Directions → From the listing below, pull each line that includes "המדריך".

Information →
Start of Block

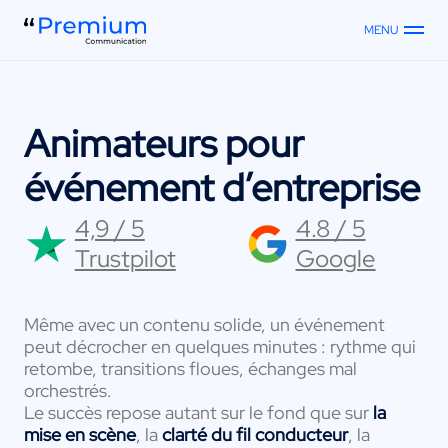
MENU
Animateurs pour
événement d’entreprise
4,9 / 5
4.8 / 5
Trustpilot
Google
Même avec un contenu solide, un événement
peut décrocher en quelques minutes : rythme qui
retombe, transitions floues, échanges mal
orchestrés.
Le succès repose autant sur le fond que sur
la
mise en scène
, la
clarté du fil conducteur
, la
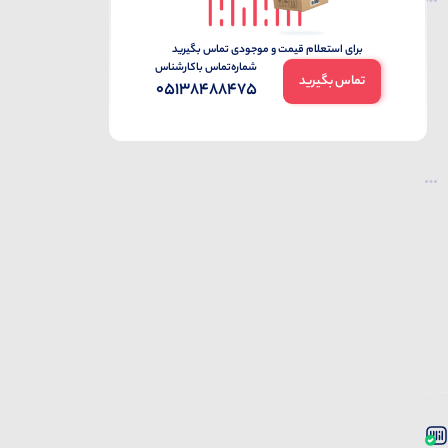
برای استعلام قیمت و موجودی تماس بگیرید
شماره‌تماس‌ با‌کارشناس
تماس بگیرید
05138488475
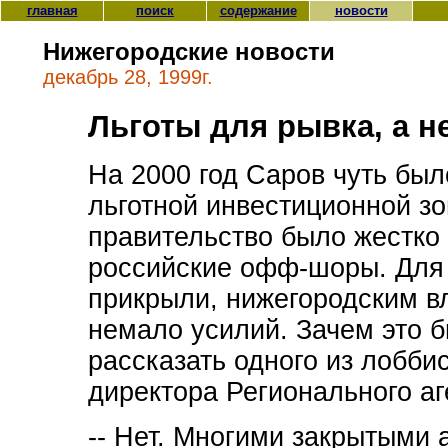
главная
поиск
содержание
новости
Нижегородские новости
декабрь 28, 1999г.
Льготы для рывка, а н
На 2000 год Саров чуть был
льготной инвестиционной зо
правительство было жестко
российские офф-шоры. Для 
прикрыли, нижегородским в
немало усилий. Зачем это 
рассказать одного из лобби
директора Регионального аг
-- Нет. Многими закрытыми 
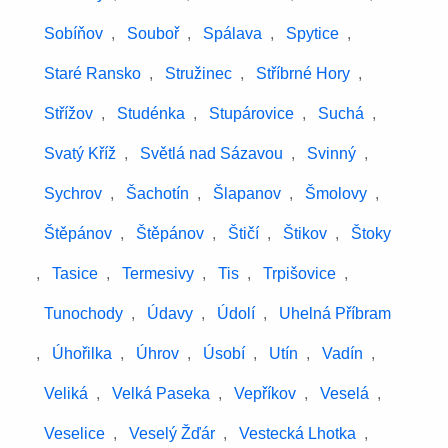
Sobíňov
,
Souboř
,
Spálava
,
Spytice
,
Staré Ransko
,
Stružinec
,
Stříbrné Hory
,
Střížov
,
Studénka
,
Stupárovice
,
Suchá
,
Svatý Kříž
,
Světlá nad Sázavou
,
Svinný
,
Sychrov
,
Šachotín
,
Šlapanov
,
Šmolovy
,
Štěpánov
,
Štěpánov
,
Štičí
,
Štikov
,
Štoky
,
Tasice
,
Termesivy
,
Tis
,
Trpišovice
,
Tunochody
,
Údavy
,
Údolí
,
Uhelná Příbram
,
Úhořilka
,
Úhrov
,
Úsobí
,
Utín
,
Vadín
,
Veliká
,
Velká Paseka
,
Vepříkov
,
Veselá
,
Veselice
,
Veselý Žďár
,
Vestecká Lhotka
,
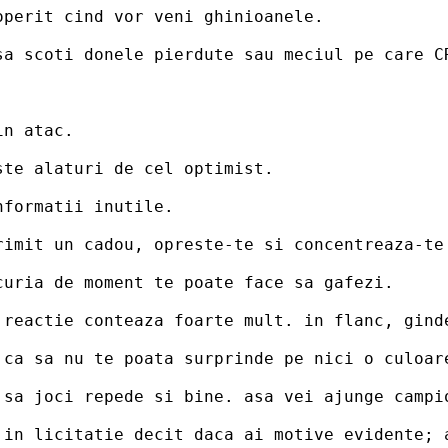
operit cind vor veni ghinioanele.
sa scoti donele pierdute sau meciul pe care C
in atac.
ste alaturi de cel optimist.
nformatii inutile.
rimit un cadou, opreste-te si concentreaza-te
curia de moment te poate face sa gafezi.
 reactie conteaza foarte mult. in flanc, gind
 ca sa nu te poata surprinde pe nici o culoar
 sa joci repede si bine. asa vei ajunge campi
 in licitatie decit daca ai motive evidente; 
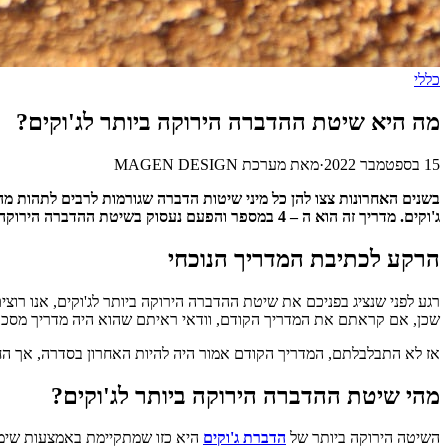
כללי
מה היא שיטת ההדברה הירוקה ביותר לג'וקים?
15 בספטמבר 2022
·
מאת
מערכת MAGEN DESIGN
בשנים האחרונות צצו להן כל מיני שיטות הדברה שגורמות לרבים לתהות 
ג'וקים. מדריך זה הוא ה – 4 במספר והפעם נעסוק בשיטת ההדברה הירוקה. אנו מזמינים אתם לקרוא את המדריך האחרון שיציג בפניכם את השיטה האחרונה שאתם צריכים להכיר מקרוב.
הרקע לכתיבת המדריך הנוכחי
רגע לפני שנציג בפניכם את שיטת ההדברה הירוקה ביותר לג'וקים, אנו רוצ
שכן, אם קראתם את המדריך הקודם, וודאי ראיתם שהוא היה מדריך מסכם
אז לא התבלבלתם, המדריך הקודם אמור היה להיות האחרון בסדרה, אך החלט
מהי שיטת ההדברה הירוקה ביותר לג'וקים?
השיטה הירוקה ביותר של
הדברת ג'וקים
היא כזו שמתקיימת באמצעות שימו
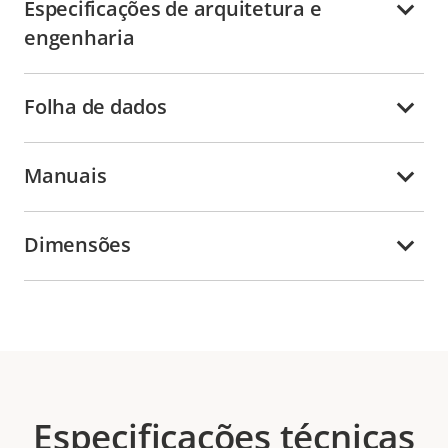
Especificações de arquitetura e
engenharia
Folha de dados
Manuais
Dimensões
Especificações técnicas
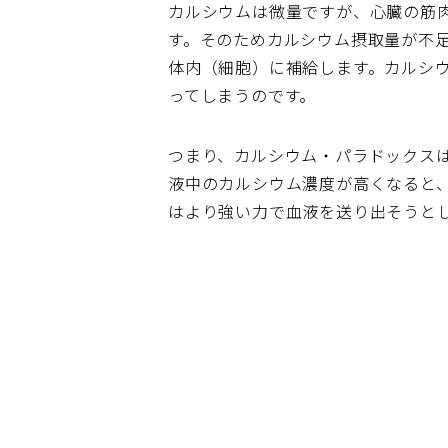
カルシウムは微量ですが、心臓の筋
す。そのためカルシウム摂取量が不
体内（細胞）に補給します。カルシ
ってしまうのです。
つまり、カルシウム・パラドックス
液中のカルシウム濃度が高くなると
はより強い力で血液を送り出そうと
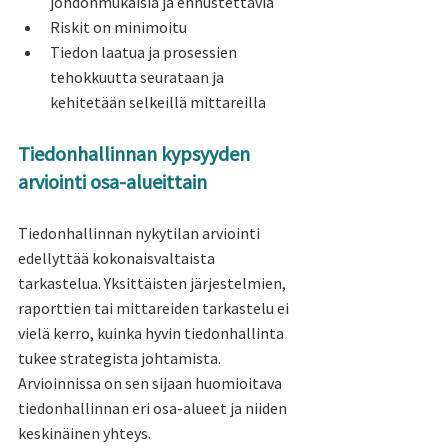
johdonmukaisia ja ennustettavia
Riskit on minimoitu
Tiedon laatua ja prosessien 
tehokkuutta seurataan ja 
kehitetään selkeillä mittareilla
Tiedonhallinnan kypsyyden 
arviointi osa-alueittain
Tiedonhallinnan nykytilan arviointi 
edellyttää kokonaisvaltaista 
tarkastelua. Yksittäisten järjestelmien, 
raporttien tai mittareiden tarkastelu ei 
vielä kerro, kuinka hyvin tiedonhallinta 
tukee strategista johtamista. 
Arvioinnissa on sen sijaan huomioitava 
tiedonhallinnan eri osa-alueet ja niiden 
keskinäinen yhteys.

End of Block

Exercise result →
ג'וקים. מדריך זה הוא ה – 4 במספר והפעם נעסוק בשיטת ההדברה הירוקה. אנו מזמינים אתם לקרוא את המדריך האחרון שיציג בפניכם את השיטה האחרונה שאתם צריכים להכיר מקרוב.
הרקע לכתיבת המדריך הנוכחי
שכן, אם קראתם את המדריך הקודם, וודאי ראיתם שהוא היה מדריך מסכם
אז לא התבלבלתם, המדריך הקודם אמור היה להיות האחרון בסדרה, אך החלט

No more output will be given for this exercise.